The interests of a family member may not be aligned with the interest of the business. For example, if a family member wants to be president but is not as competent as a non-family member, the personal interest of the family member and the well being of the business may be in conflict.
Or, the interests of the entire family may not be balanced with the interests of their business. For example, if a family needs its business to distribute funds for living expenses and retirement but the business requires those to stay competitive, the interests of the entire family and the business are not aligned.
Finally, the interest of one family member may not be aligned with another family member. For example, a family member who is an owner may want to sell the business to maximize their return, but a family member who is an owner and also a manager may want to keep the company because it represents their career and they want their children to have the opportunity to work in the business.
A Family Business
These are the companies that flow in small scale, a homely and informal. The operation of such enterprise, the challenge is to build a reputation with few resources. For your business to stand out follow these three business tips!

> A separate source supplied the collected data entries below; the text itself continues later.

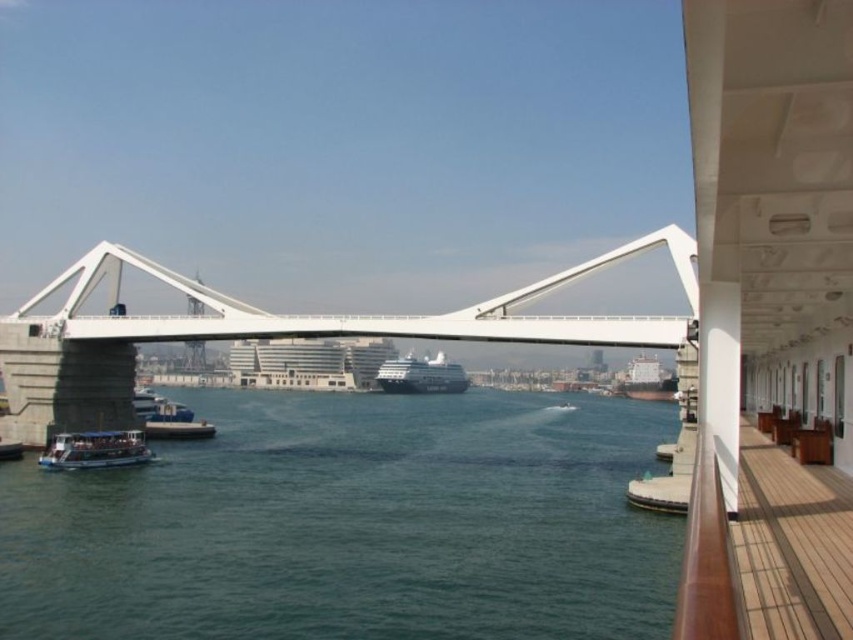 Question: Which point is farther to the camera?

Choices:
 (A) white metallic bridge at center
 (B) dark gray metallic ship at center

Answer: (B)

Question: Which point is farther from the camera taking this photo?

Choices:
 (A) (467, 532)
 (B) (119, 433)

Answer: (B)

Question: Which object appears closest to the camera in this image?

Choices:
 (A) brown wooden deck at right
 (B) green matte boat at lower left

Answer: (A)

Question: Considering the relative positions of brown wooden deck at right and green matte boat at lower left in the image provided, where is brown wooden deck at right located with respect to green matte boat at lower left?

Choices:
 (A) above
 (B) below

Answer: (A)

Question: Is brown wooden deck at right behind dark gray metallic ship at center?

Choices:
 (A) yes
 (B) no

Answer: (B)

Question: Can you confirm if white metallic bridge at center is bigger than dark gray metallic ship at center?

Choices:
 (A) yes
 (B) no

Answer: (A) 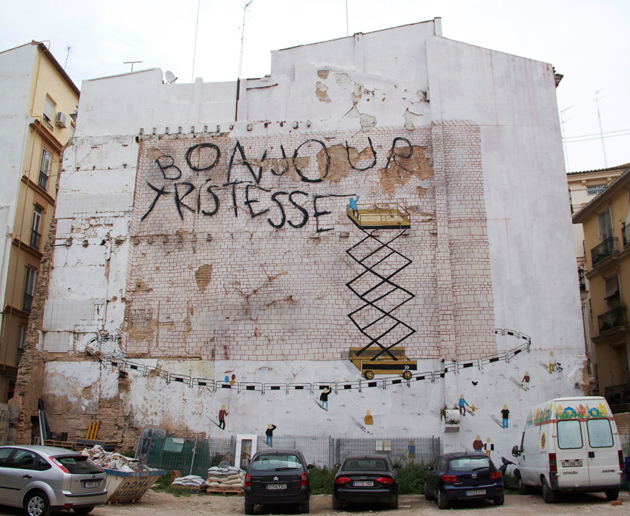 At what (x,y) coordinates should I click in order to perform the action: click on window. Please return your answer as a coordinate pair (x, y). Image resolution: width=630 pixels, height=516 pixels. Looking at the image, I should click on (593, 427), (562, 436), (466, 465), (375, 463), (273, 459), (67, 465), (18, 461), (4, 455). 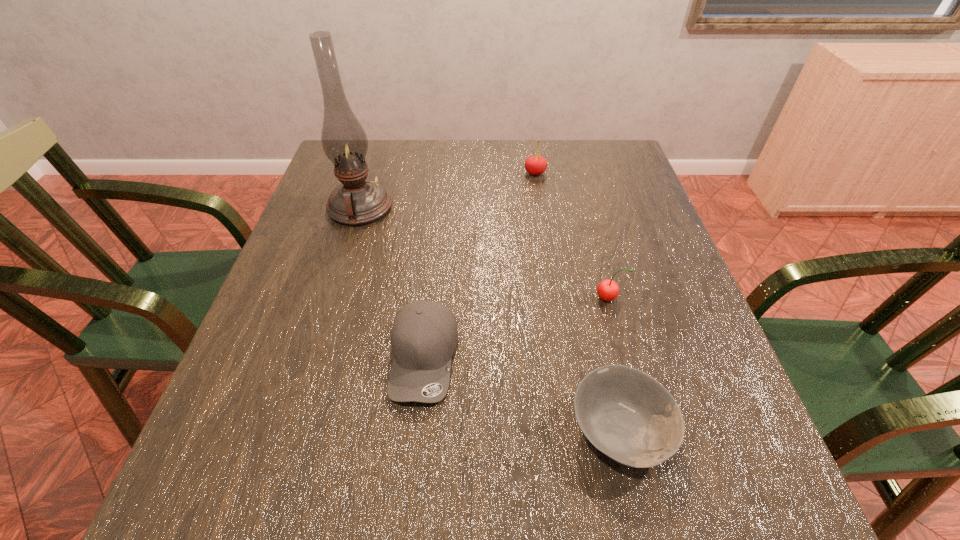 Locate an element on the screen. blank area in the image that satisfies the following two spatial constraints: 1. on the front brim of the shortest object; 2. on the right side of the fourth object from right to left is located at coordinates (417, 429).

Providing good service custom
Think how it differs to the family business of a national chain, is that personal support to its customers that goes “above and beyond.” As the owner of a family business, you yourself must be encouraged to develop, maintain and strengthen customer relationships. Remember that it is not just to offer a product or service, but to create a memorable experience for your client, who then disseminated in the community.
Know your product
Family businesses are developing very well in its niche market. If you know your product or you can create new ideas and concepts, making its product innovation.
Start a conversation about your business on the web
Family businesses know that the company will be successful according to their relationship with customers. Site tools used to share and discuss information among Internet users may be a means to participate in daily discussions with a wider audience.
Short messages through the media of the web encourage people to share with your network of family and friends the news of your company!